*What to do*:
In the entries below, find each line bearing the string "Евро" and copy it.

*Source data*:
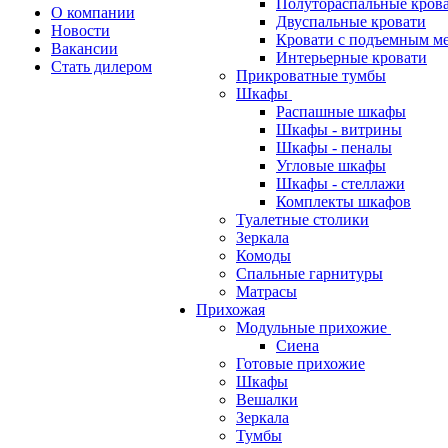
Полутораспальные кров
О компании
Двуспальные кровати
Новости
Кровати с подъемным м
Вакансии
Интерьерные кровати
Стать дилером
Прикроватные тумбы
Шкафы
Распашные шкафы
Шкафы - витрины
Шкафы - пеналы
Угловые шкафы
Шкафы - стеллажи
Комплекты шкафов
Туалетные столики
Зеркала
Комоды
Спальные гарнитуры
Матрасы
Прихожая
Модульные прихожие
Сиена
Готовые прихожие
Шкафы
Вешалки
Зеркала
Тумбы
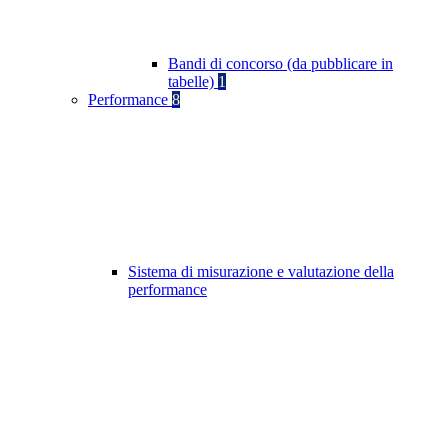
Bandi di concorso (da pubblicare in
tabelle)
1
Performance
8
Sistema di misurazione e valutazione della
performance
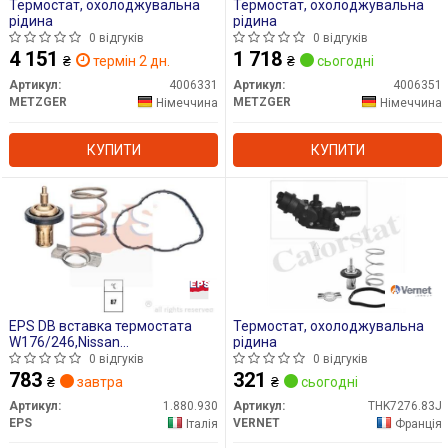
Термостат, охолоджувальна
Термостат, охолоджувальна
рідина
рідина
0 відгуків
0 відгуків
4 151
1 718
₴
термін 2 дн.
₴
сьогодні
Артикул:
4006331
Артикул:
4006351
METZGER
METZGER
Німеччина
Німеччина
КУПИТИ
КУПИТИ
EPS DB вставка термостата
Термостат, охолоджувальна
W176/246,Nissan
рідина
Juke,Qashqai,Renault
0 відгуків
0 відгуків
783
321
₴
завтра
₴
сьогодні
Артикул:
1.880.930
Артикул:
THK7276.83J
EPS
VERNET
Італія
Франція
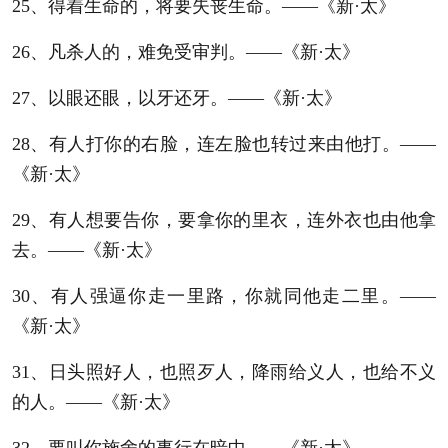
25、得着生命的，将要失丧生命。——《新·太》
26、凡杀人的，难免受审判。——《新·太》
27、以眼还眼，以牙还牙。——《新·太》
28、有人打你的右脸，连左脸也转过来由他打。——
《新·太》
29、有人想要告你，要拿你的里衣，连外衣也由他拿
去。——《新·太》
30、有人强逼你走一里路，你就同他走二里。——
《新·太》
31、日头照好人，也照歹人，降雨给义人，也给不义
的人。——《新·太》
32、要叫你施舍的事行在暗中——《新·太》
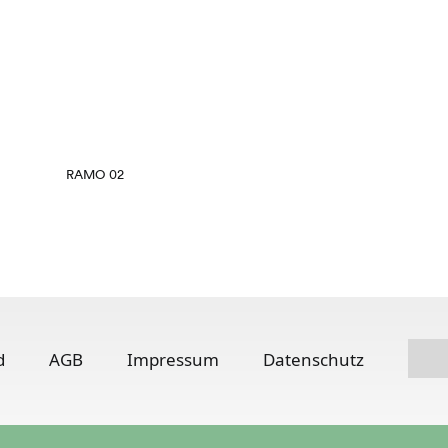
RAMO 02
d
AGB
Impressum
Datenschutz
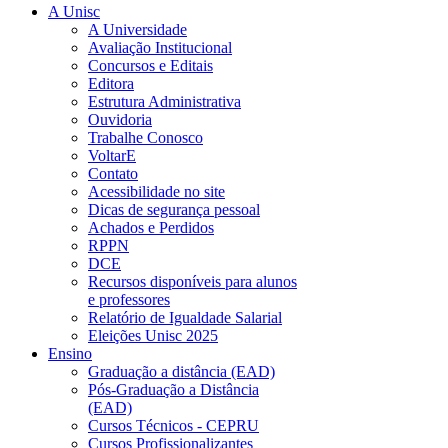
A Unisc
A Universidade
Avaliação Institucional
Concursos e Editais
Editora
Estrutura Administrativa
Ouvidoria
Trabalhe Conosco
VoltarE
Contato
Acessibilidade no site
Dicas de segurança pessoal
Achados e Perdidos
RPPN
DCE
Recursos disponíveis para alunos
e professores
Relatório de Igualdade Salarial
Eleições Unisc 2025
Ensino
Graduação a distância (EAD)
Pós-Graduação a Distância
(EAD)
Cursos Técnicos - CEPRU
Cursos Profissionalizantes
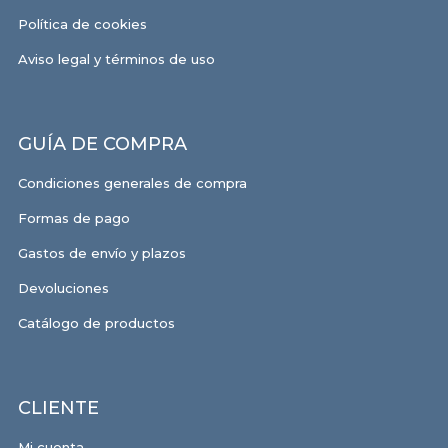
Política de cookies
Aviso legal y términos de uso
GUÍA DE COMPRA
Condiciones generales de compra
Formas de pago
Gastos de envío y plazos
Devoluciones
Catálogo de productos
CLIENTE
Mi cuenta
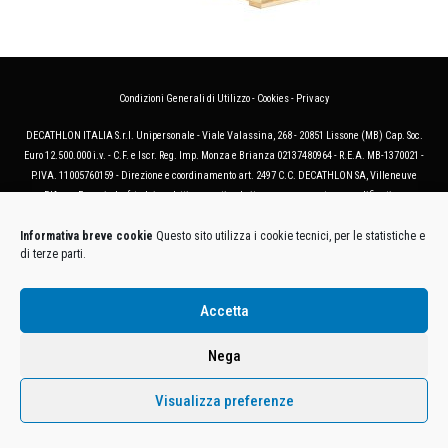
Condizioni Generali di Utilizzo
-
Cookies
-
Privacy
DECATHLON ITALIA S.r.l. Unipersonale - Viale Valassina, 268 - 20851 Lissone (MB) Cap. Soc.
Euro 12.500.000 i.v. - C.F. e Iscr. Reg. Imp. Monza e Brianza 02137480964 - R.E.A. MB-1370021 -
P.IVA. 11005760159 - Direzione e coordinamento art. 2497 C.C. DECATHLON SA, Villeneuve
D'Ascq, Francia Le foto dei prodotti presenti sul sito sono puramente esemplificative.
Informativa breve cookie
Questo sito utilizza i cookie tecnici, per le statistiche e
di terze parti.
Accetta
Nega
Visualizza preferenze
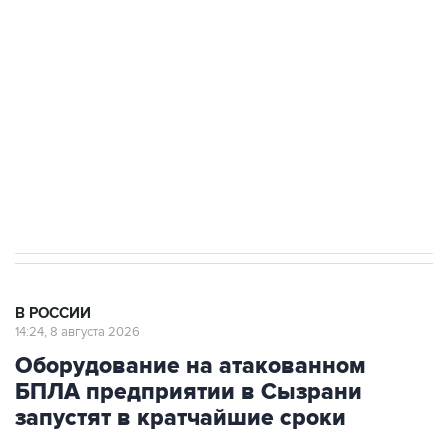
Беспилотные технологии и ИИ на службе у
электросетевых объектов и агрокомплексов
Социальная реклама, АНО «Национальные приоритеты».
ИНН 7725383515 Erid: F7NfYUJCUneVdwcydK6A
Кабмин РФ разрешил до 1 июля 2027 года
импорт, выпуск и обращение бензина Евро 2,
Евро 3, Евро 4
В РОССИИ
14:24, 8 августа 2026
Оборудование на атакованном
БПЛА предприятии в Сызрани
запустят в кратчайшие сроки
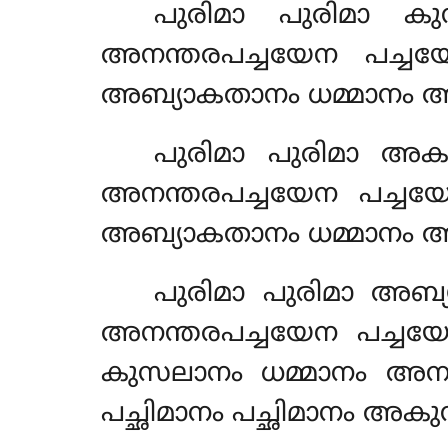
പുരിമാ പുരിമാ കു
അനന്തരപച്ചയേന പച്ചയോ
അബ്യാകതാനം ധമ്മാനം അ
പുരിമാ പുരിമാ അക
അനന്തരപച്ചയേന പച്ചയോ
അബ്യാകതാനം ധമ്മാനം അ
പുരിമാ പുരിമാ അബ്യ
അനന്തരപച്ചയേന പച്ചയോ.
കുസലാനം ധമ്മാനം അനന്
പച്ഛിമാനം പച്ഛിമാനം അ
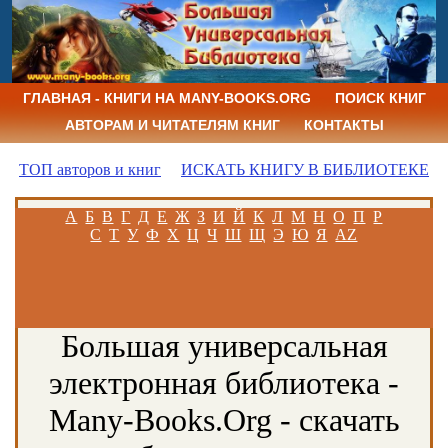
ГЛАВНАЯ - КНИГИ НА MANY-BOOKS.ORG
ПОИСК КНИГ
АВТОРАМ И ЧИТАТЕЛЯМ КНИГ
КОНТАКТЫ
ТОП авторов и книг
ИСКАТЬ КНИГУ В БИБЛИОТЕКЕ
А
Б
В
Г
Д
Е
Ж
З
И
Й
К
Л
М
Н
О
П
Р
С
Т
У
Ф
Х
Ц
Ч
Ш
Щ
Э
Ю
Я
AZ
Большая универсальная
электронная библиотека -
Many-Books.Org - скачать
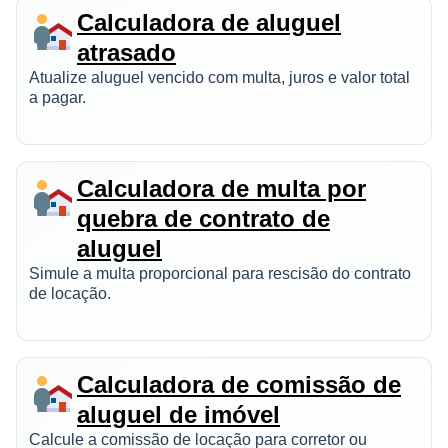
Calculadora de aluguel
atrasado
Atualize aluguel vencido com multa, juros e valor total
a pagar.
Calculadora de multa por
quebra de contrato de
aluguel
Simule a multa proporcional para rescisão do contrato
de locação.
Calculadora de comissão de
aluguel de imóvel
Calcule a comissão de locação para corretor ou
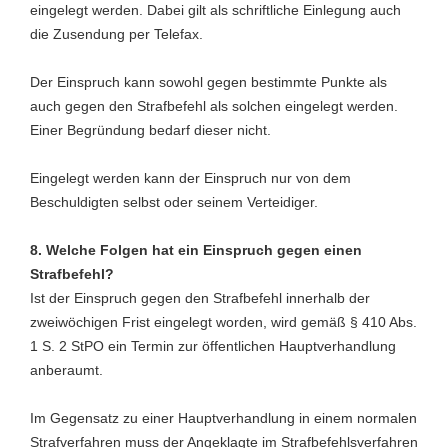
eingelegt werden. Dabei gilt als schriftliche Einlegung auch
die Zusendung per Telefax.
Der Einspruch kann sowohl gegen bestimmte Punkte als
auch gegen den Strafbefehl als solchen eingelegt werden.
Einer Begründung bedarf dieser nicht.
Eingelegt werden kann der Einspruch nur von dem
Beschuldigten selbst oder seinem Verteidiger.
8. Welche Folgen hat ein Einspruch gegen einen
Strafbefehl?
Ist der Einspruch gegen den Strafbefehl innerhalb der
zweiwöchigen Frist eingelegt worden, wird gemäß § 410 Abs.
1 S. 2 StPO ein Termin zur öffentlichen Hauptverhandlung
anberaumt.
Im Gegensatz zu einer Hauptverhandlung in einem normalen
Strafverfahren muss der Angeklagte im Strafbefehlsverfahren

*Final answer*:
импорт, выпуск и обращение бензина Евро 2,
Евро 3, Евро 4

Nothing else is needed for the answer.